Amazing photos of the Beatles filming their Strawberry Fields Forever music video in Sevenoaks


Often considered the most influential band of all time, The Beatles were musical icons in the 1960s.

Their legacy remains as stratospheric today as ever with the release of The Beatles: Get Back, a three-part series directed and produced by Peter Jackson, premiering on Disney + this month.

Read more: Incredible pictures of Kent in the 1960s that will take you back in time

The documentary provides a fascinating glimpse into the making of the Beatles’ Let It Be album in 1970, but it’s a single released three years earlier that has sparked local interest.

Strawberry Fields Forever was released on February 13, 1967 as a double A-sided single with Penny Lane and has proven to be very influential in the emerging psychedelic genre.

His accompanying promotional film is also recognized as a pioneering work in the field of music video; although some people may not know it, Knole Park in Sevenoaks served as the backdrop for the iconic video.

The quartet filmed the 383.4 hectare biological site of Special Scientific Interest on January 30 and 31, 1967 before returning the following week – filming part of the promotional film for Penny Lane in the same location.

It was written by John Lennon, and also credited to Paul McCartney, who wrote the song based on his childhood playing in the kindergarten of a children’s home in nearby Liverpool, who was called Strawberry Field.



John Lennon, Paul McCartney, George Harrison and Ringo Starr visited the deer park three times in January and February 1967 – also pictured is Paul’s dog, Martha

For those who have seen the video, you might remember a dead oak tree that was at the center of much of the 4 minutes and 23 seconds, possibly inspired by the lyrics, “No one I think, no. ‘is in my tree “.

He formed the centerpiece for the quartet to engage in all manner of artistic, colorful and downright unusual antics.

But did you know that the tree made famous by the Fab Four can be seen by the people of Kent?

The films were both produced by Tony Bramwell and directed by Swedish director Peter Goldmann, who drew inspiration in his work from the style of Richard Lester in the Beatles’ movie A Hard Day’s Night in 1964.

Bramwell recalled that “it all looked like it was played on a strange instrument”, so spent two days dressing the big tree to look like “a combined piano and harp, with strings” .

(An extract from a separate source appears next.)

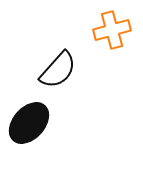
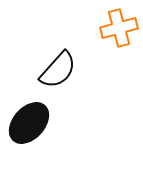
orange cross: moved 7 px right, 2 px up
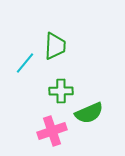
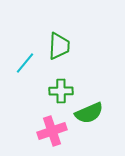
green trapezoid: moved 4 px right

The debate among Beatlemania detectives as to whether the tree still exists rumbles with The Great Storm of 1987, when Knole Park lost many trees, not helping investigations.

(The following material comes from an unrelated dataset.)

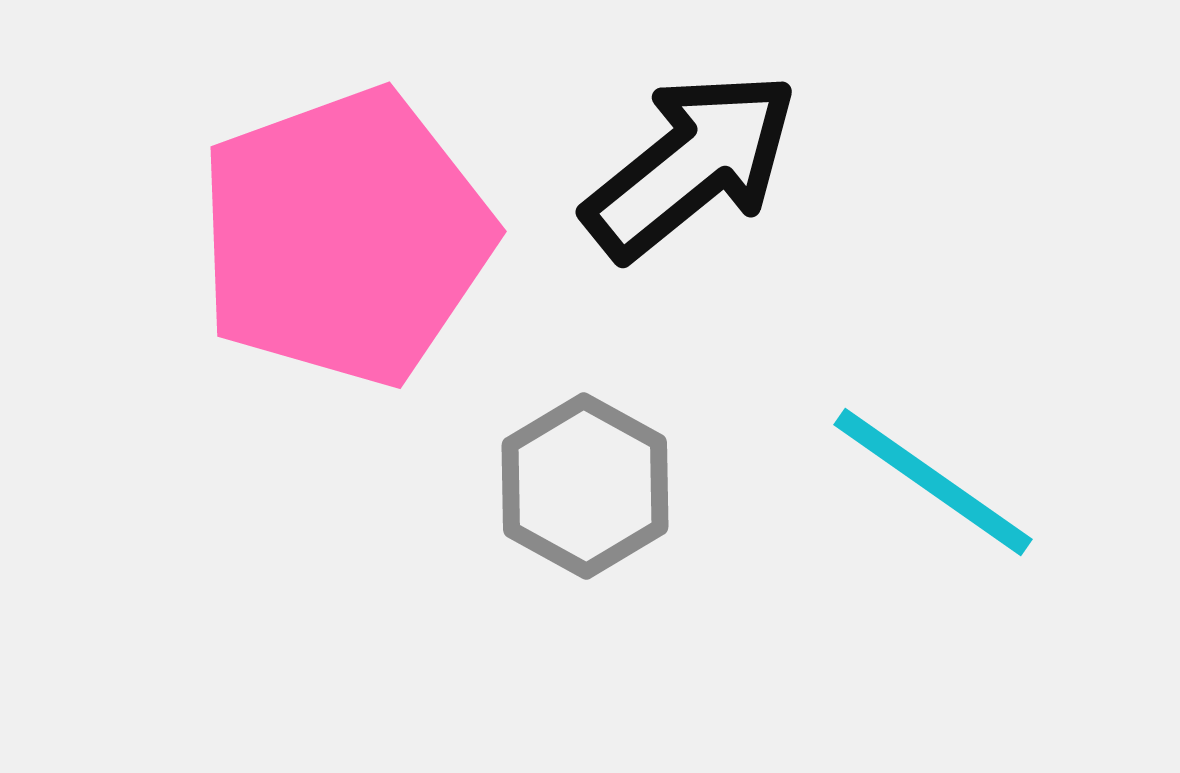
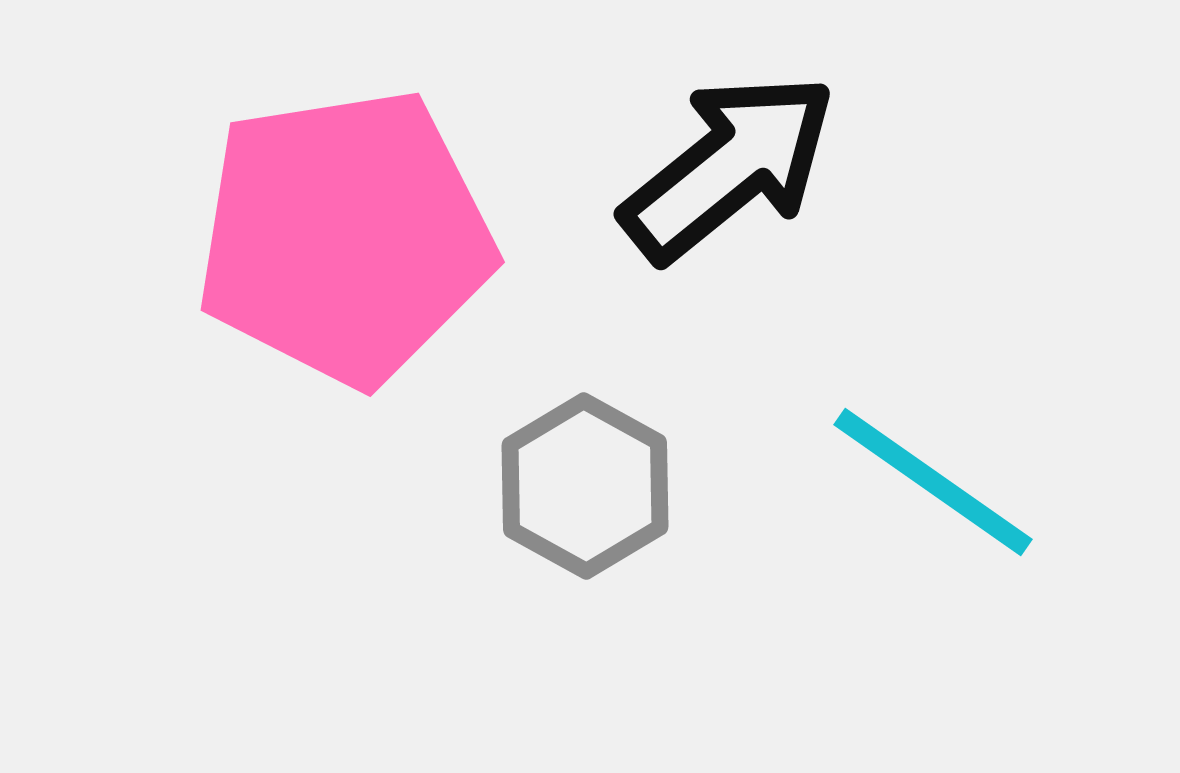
black arrow: moved 38 px right, 2 px down
pink pentagon: rotated 11 degrees clockwise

Due to lighting issues check-in had to be completed on January 31st.



Work had just started on the Sgt Peppers Lonely Hearts Club Band album, but there was a feeling the band needed new music to come out ASAP, their first new music since the August album Revolver. 1966.
Work had just started on the Sgt Peppers Lonely Hearts Club Band album, but there was a feeling the band needed new music to come out ASAP, their first new music since the August album Revolver. 1966.

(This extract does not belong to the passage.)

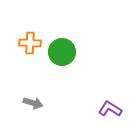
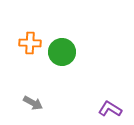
gray arrow: rotated 12 degrees clockwise
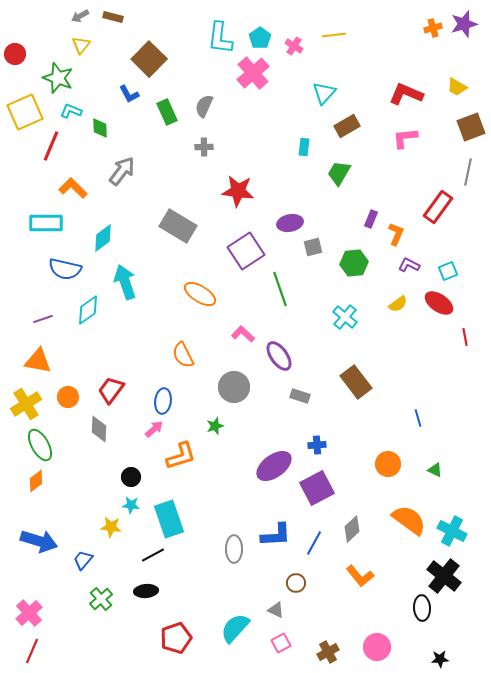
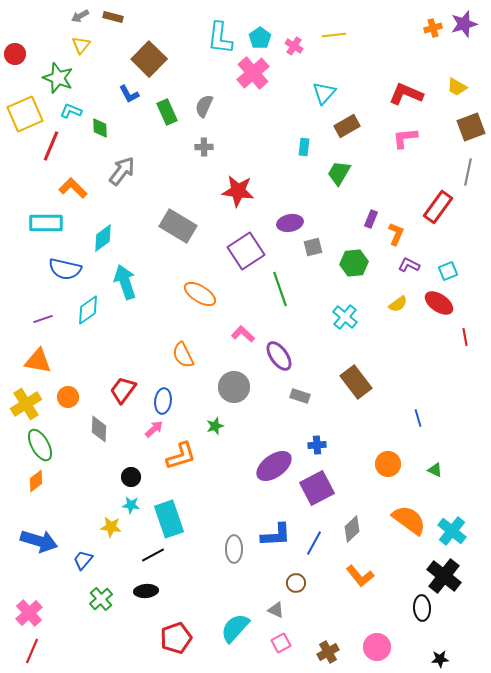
yellow square at (25, 112): moved 2 px down
red trapezoid at (111, 390): moved 12 px right
cyan cross at (452, 531): rotated 12 degrees clockwise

The clip featured the new group image of The Beatles with the four mustaches now sporting as Lennon wore his round “granny” glasses for the first time as a member of The Beatles.

Combined with their psychedelic clothing, the band’s appearance contrasted sharply with the young “moptop” image of their touring years.

The clip expertly drew on abstract imagery and featured reverse film effects, long crossfades, jump cuts including day to night, overlays and extremely close-ups.

The Beatles are shown playing and then pouring paint onto the upright piano; at one point, McCartney appears to be jumping off the ground onto a branch of the tree.



Paul McCartney is pictured in this setting, playing the piano in Knole Park.  This piano also plays a big role in the video
Paul McCartney is pictured in this setting, playing the piano in Knole Park. This piano also plays a big role in the video

The music video for the song served as an early example of what became known as a music video and was yet another example of the Beatles ahead of their time.

As for Penny Lane, the group returned to Knole Park on February 7 to shoot the riding and candelabra scenes.

They rode their horses through an archway in a crumbling wall, watched by a crowd of students from Sevenoaks School.

In 1985, the Strawberry Fields Forever and Penny Lane clips were the earliest selections included in the Museum of Modern Art’s (MoMA) Most Influential Music Video exhibit.

The video has been viewed over 60 million times on Youtube and you will be able to watch it in a whole new light if you didn’t know its local filming location before.